The above results indicated that Subtype 2 had significantly better prognosis and immunotherapy response than Subtypes 1 and 3. To explore the mechanisms underlying these differences, we performed a differential analysis of gene sets among the IGSC subtypes. There were 834 differential gene sets between Subtypes 1 and 2 and 880 differential gene sets between Subtypes 3 and 2. Taking the intersection, we obtained 365 differential gene sets (Figure 2M). These gene sets were applied to a LASSO regression analysis, and finally an RPM consisting of four gene sets was constructed (Figures 3A, B). The four gene sets are hereafter referred to as Gene Set 1 (GSE3039_NKT_CELL_VS_B2_BCELL_DN), Gene Set 2 (GSE4748_CYANOBACTERIUM _LPSLIKE_VS _LPS_AND_CYANOBACTERIUM_ LPSLIKE_STIM_DC_3H_DN), Gene Set 3 (GSE29614_DAY3_VS_ DAY7_TIV_FLU_VACCINE _PBMC_DN), and Gene Set 4 (GSE45739_UNSTIM_VS_ACD3_ACD28_ STIM_NRAS_KO_CD4_ TCELL_DN). Genes included in Gene Sets 1–4 were summarized in Table S1. High expression of Gene Sets 1 and 2 was associated with worse prognosis, while high expression of Gene Sets 3 and 4 was associated with better survival (Figures S1A–D).

FIGURE 3

Figure 3 Construction of an IGS-based risk prediction model (RPM). (A, B) LASSO regression analysis identified four gene sets to construct an RPM. (C) Kaplan–Meier survival analysis showed that RPM-L had a better prognosis than RPM-H. (D–F) Subgroup analysis based on immune phenotypes revealed the difference in survival between RPM-H and RPM-L groups in immune-inflamed (D), -excluded (E) and -desert (F) subtypes. (G) The response rate to PD-L1 immunotherapy was significantly higher in the RPM-L than that in the RPM-H. (H) Patients with CR/PR had a lower RPM score than those with SD/PD. (I–K) The predictive ability of RPM for immunotherapy response was validated in GSE78220, GSE91061, and Liu’s cohort. (L–O) KEGG pathway analysis of the genes in Gene Sets 1–4. *P < 0.05, ***P < 0.001; ns, nonsignificant; RPM, risk prediction model; LASSO, least absolute shrinkage and selection operator; PD-L1, programmed cell death-ligand 1; CR, complete response; PR, partial response; SD, stable disease; PD, progressive disease; KEGG, Kyoto Encyclopedia of Genes and Genomes.

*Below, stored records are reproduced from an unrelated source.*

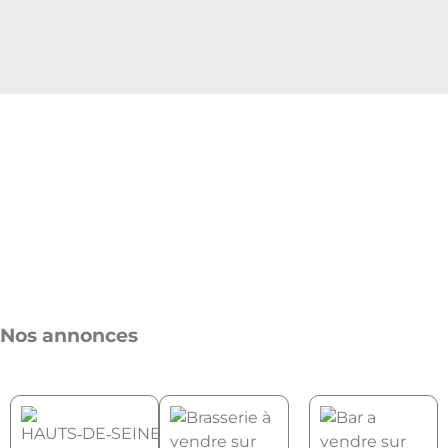
Nos annonces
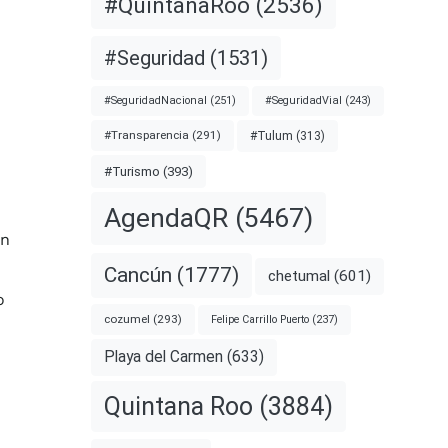
#QuintanaRoo
(2536)
#Seguridad
(1531)
#SeguridadNacional
(251)
#SeguridadVial
(243)
#Transparencia
(291)
#Tulum
(313)
#Turismo
(393)
AgendaQR
(5467)
en
Cancún
(1777)
chetumal
(601)
o
cozumel
(293)
Felipe Carrillo Puerto
(237)
Playa del Carmen
(633)
Quintana Roo
(3884)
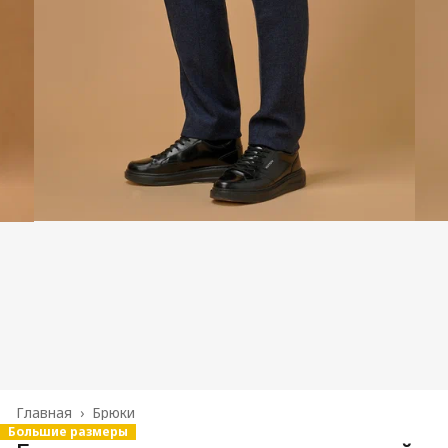
Главная
›
Брюки
Большие размеры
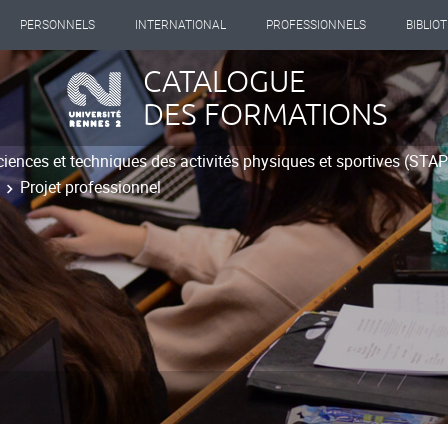
PERSONNELS
INTERNATIONAL
PROFESSIONNELS
BIBLIO
CATALOGUE
DES FORMATIONS
ciences et techniques des activités physiques et sportives (STA
Projet professionnel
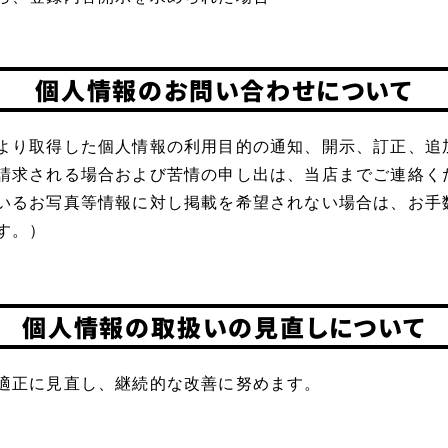
個人情報のお問い合わせについて
より取得した個人情報の利用目的の通知、開示、訂正、追
請求される場合および苦情の申し出は、当店までご連絡く
いるお写真等情報に対し掲載を希望されない場合は、お手
す。）
個人情報の取扱いの見直しについて
適正に見直し、継続的な改善に努めます。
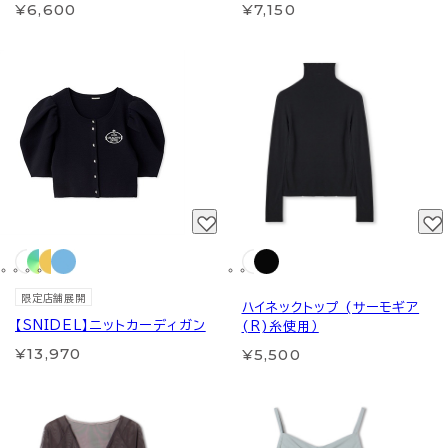
¥6,600
¥7,150
限定店舗展開
ハイネックトップ (サーモギア
【SNIDEL】ニットカーディガン
(R)糸使用）
¥13,970
¥5,500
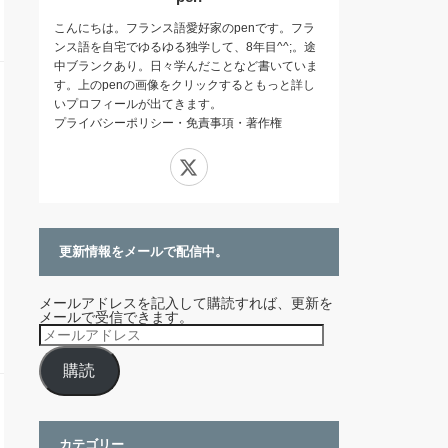
こんにちは。フランス語愛好家のpenです。フラ
ンス語を自宅でゆるゆる独学して、8年目^^;。途
中ブランクあり。日々学んだことなど書いていま
す。上のpenの画像をクリックするともっと詳し
いプロフィールが出てきます。
プライバシーポリシー・免責事項・著作権
X
更新情報をメールで配信中。
メールアドレスを記入して購読すれば、更新を
メールで受信できます。
メ
ー
ル
購読
ア
ド
レ
ス
カテゴリー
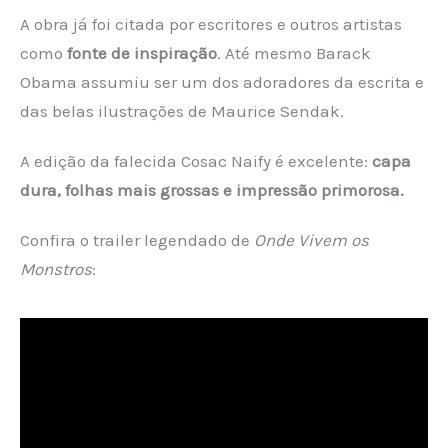
A obra já foi citada por escritores e outros artistas
como
fonte de inspiração
. Até mesmo Barack
Obama assumiu ser um dos adoradores da escrita e
das belas ilustrações de Maurice Sendak.
A edição da falecida Cosac Naify é excelente:
capa
dura, folhas mais grossas e impressão primorosa.
Confira o trailer legendado de
Onde Vivem os
Monstros
:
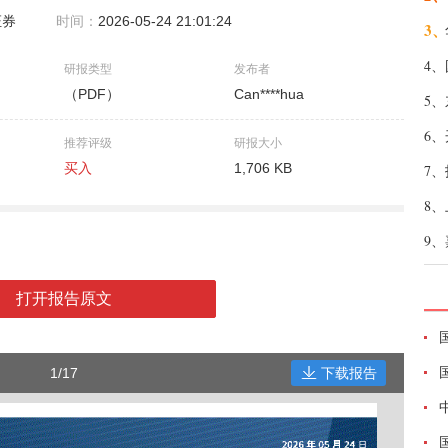
证券
时间：
2026-05-24 21:01:24
3、
4、
研报类型
发布者
（PDF）
Can****hua
5、
6、
推荐评级
研报大小
买入
1,706 KB
7、
8、
9、
打开报告原文
1/17
下载报告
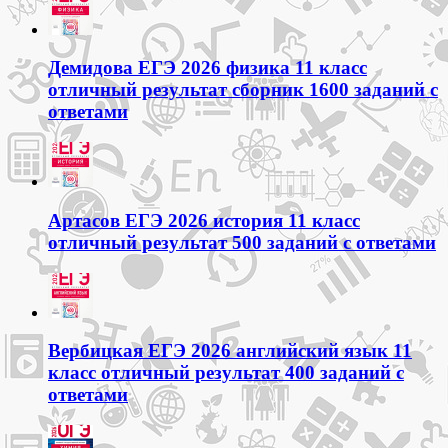
Демидова ЕГЭ 2026 физика 11 класс
отличный результат сборник 1600 заданий с
ответами
Артасов ЕГЭ 2026 история 11 класс
отличный результат 500 заданий с ответами
Вербицкая ЕГЭ 2026 английский язык 11
класс отличный результат 400 заданий с
ответами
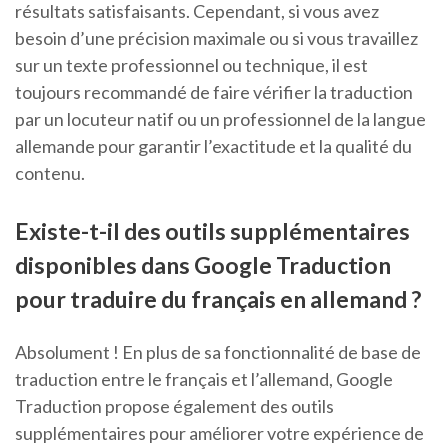
résultats satisfaisants. Cependant, si vous avez
besoin d’une précision maximale ou si vous travaillez
sur un texte professionnel ou technique, il est
toujours recommandé de faire vérifier la traduction
par un locuteur natif ou un professionnel de la langue
allemande pour garantir l’exactitude et la qualité du
contenu.
Existe-t-il des outils supplémentaires
disponibles dans Google Traduction
pour traduire du français en allemand ?
Absolument ! En plus de sa fonctionnalité de base de
traduction entre le français et l’allemand, Google
Traduction propose également des outils
supplémentaires pour améliorer votre expérience de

By calculating the sum of the products of the ES and coefficients for each gene set, we could quantify the prognosis of each patient. RPM score = (Gene Set 1 × 7.47) + (Gene Set 2 × 5.73) + (Gene Set 3 × -6.00) + (Gene Set 4 × -6.28). We divided the IMvigor210 cohort into low-risk (RPM-L, N = 163) and high-risk (RPM-H, N = 185) groups based on the best cutoff values calculated using the “Survminer” package in R. Clinicopathological features of the RPM-L and RPM-H groups in IMvigor210 cohort are summarized in Table S2. Kaplan–Meier survival analysis showed that the prognosis of the RPM-H group was significantly worse than that of the RPM-L group [Figure 3C; P < 0.001, hazard ratio (HR) = 1.69]. We performed subgroup analysis based on immune phenotypes, and the IMvigor210 cohort was divided into three subgroups, namely, immune inflamed (n = 74), immune excluded (n = 134), and immune desert (n = 76). The RPM-H group showed worse prognosis compared to the RPM-L group in immune inflamed (HR = 2.24, p = 0.006; Figure 3D) and immune excluded (HR = 2.21, p < 0.001; Figure 3E) subgroups. Although a similar trend was also seen in the immune desert subgroup, the difference in survival did not reach statistical significance (HR = 1.37, p = 0.261; Figure 3F). The proportion of CR/PR in the RPM-L group (37%) was significantly higher than that in the RPM-H group (15%) (Figure 3G), and the RPM score in the SD/PD group was significantly higher than that in the CR/PR group (Figure 3H). To validate the predictive ability of RPM for immunotherapy response, we calculated RPM scores in GSE78220 (28 melanoma patients treated with anti-PD-1 inhibitor), GSE91061 (105 melanoma patients treated with anti-PD-1 inhibitor), and Liu’s cohort (121 melanoma patients treated with anti-PD-1 inhibitor). We found that non-responders to immunotherapy had significantly higher RPM than responders in the GSE78220 cohort (P = 0.041; Figure 3I). A minor difference in RPM score between responder and non-responder can also be seen in GSE91061 (Figure 3J) and Liu’s cohort (Figure 3K), but the difference did not reach statistical significance.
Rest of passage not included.